It’s easy to second-guess yourself when managing people. And it’s even easier to operate in a vacuum without feedback from a trusted advisor.
The solution? Enlist a mentor to gain valuable insight.
As the new CEO of Columbia Pictures in 1978, Fay Vincent had never worked in business. A top corporate lawyer, he knew he needed seasoning to lead a large company.
So he decided to hire a consultant—an experienced leader who could coach him to excel. He chose Reuben Gutoff, a senior vice president at General Electric.
“He was pretty tough on me,” Vincent says. “But a manager needs a smart outsider who can shut the door and tell you things are not going well. He’d say, ‘You botched this’ or ‘You need to shape up.’ ”
Vincent took Gutoff’s advice to heart. He knew that he needed dispassionate input from someone outside his organization, so he welcomed Gutoff’s bluntness. In later years, Vincent became a senior executive at Coca-Cola and served as Major League Baseball commissioner. Now retired, he’s the author of We Would Have Played for Nothing.

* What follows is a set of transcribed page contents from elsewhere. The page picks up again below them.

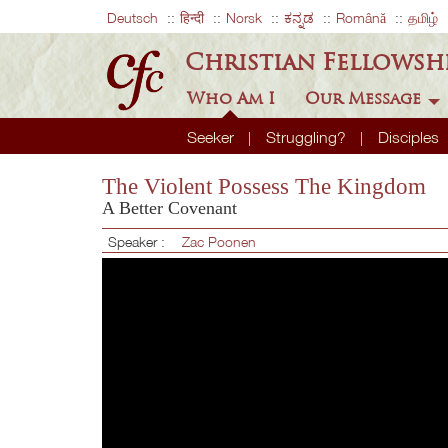
Deutsch
हिन्दी
Norsk
ಕನ್ನಡ
Română
தமிழ்
Christian Fellowsh
Who Am I
Our Message
Seeker
Struggling?
Disciples
The Violent Possess The Kingdom
A Better Covenant
Speaker :
Zac Poonen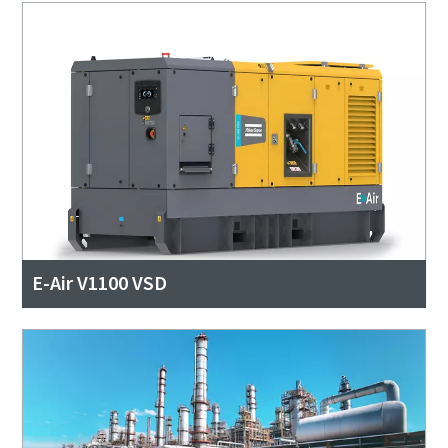
E-Air V1100 VSD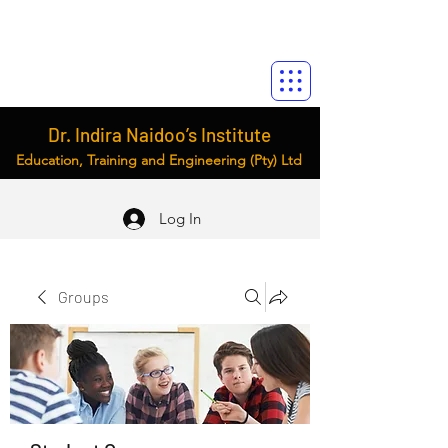
Dr. Indira Naidoo’s Institute
Education, Training and Engineering (Pty) Ltd
Log In
Groups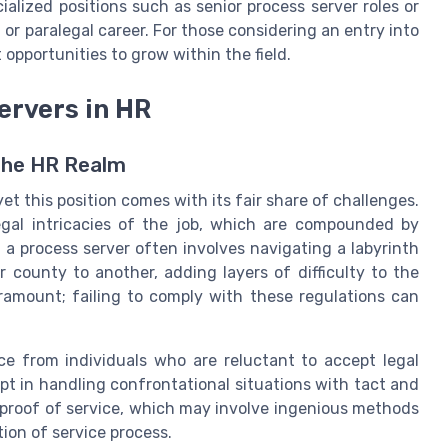
lized positions such as senior process server roles or
 or paralegal career. For those considering an entry into
 opportunities to grow within the field.
ervers in HR
the HR Realm
yet this position comes with its fair share of challenges.
gal intricacies of the job, which are compounded by
g a process server often involves navigating a labyrinth
r county to another, adding layers of difficulty to the
ramount; failing to comply with these regulations can
nce from individuals who are reluctant to accept legal
pt in handling confrontational situations with tact and
e proof of service, which may involve ingenious methods
on of service process.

While you can follow Vincent’s lead and hire an executive coach, these experts can charge high fees and their skills as advisors can vary widely. But if you find a well-respected coach with sterling references at a reasonable price, go for it.
Alternatively, establish an informal relationship with a trusted peer at a noncompeting firm. Arrange to talk regularly and share business challenges. Promise to exchange honest feedback and serve as sounding boards for each other.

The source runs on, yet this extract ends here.